Quatre mois après les faits, l'enquête sur la tentative d'attentat visant le siège parisien de Bank of America a franchi une étape. Une femme de nationalité belge, âgée de 24 ans, a été mise en examen à Paris le vendredi 31 juillet et placée en détention provisoire, indique franceinfo sur la foi du parquet national antiterroriste. Elle est soupçonnée d'avoir joué un rôle dans le projet ; à ce stade de la procédure, elle bénéficie de la présomption d'innocence.
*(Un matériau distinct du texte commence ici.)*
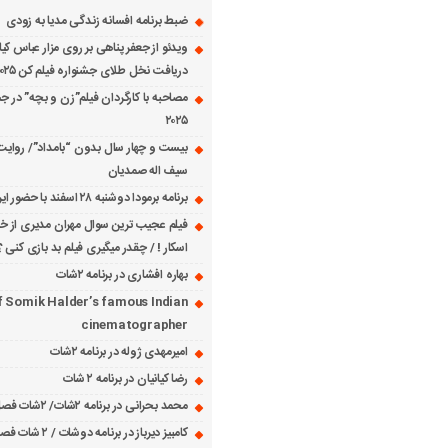
ضبط برنامه افسانه زندگی مدیا به زودی
ویدئو از جعفر پناهی بر روی مزار عباس کی
دریافت نخل طلای جشنواره فیلم کن ۲۰۲۵
مصاحبه با کارگردان فیلم”زن و بچه” در جش
۲۰۲۵
بیست و چهار سال بدون “بامداد”/ روایت
سیف اله صمدیان
برنامه برمودا دوشنبه ۲۸ اسفند با حضور ایرج حسابی
فیلم عجیب ترین سوال مهران مدیری از خانم
اسکار ! / چقدر میگیری فیلم بد بازی کنی ؟
بهاره افشاری در برنامه ۲شات
f Somik Halder’s famous Indian
cinematographer
امیرمهدی ژوله در برنامه ۲شات
رضا کیانیان در برنامه ۲ شات
محمد بحرانی در برنامه ۲شات/ ۲شات فصل ۱ قسمت ۲
کامبیز دیرباز در برنامه دوشات / ۲ شات فصل ۱ قسمت ۱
Une remise par la Belgique

La jeune femme n'a pas été interpellée en France. Elle se trouvait en Belgique, et a été remise aux autorités françaises en exécution d'un mandat d'arrêt européen, rapporte La Libre. Ce mécanisme, en vigueur dans l'Union européenne depuis 2004, permet à un juge d'un État membre d'obtenir la remise d'une personne recherchée par un autre sans passer par la procédure d'extradition classique, plus lente et plus politique.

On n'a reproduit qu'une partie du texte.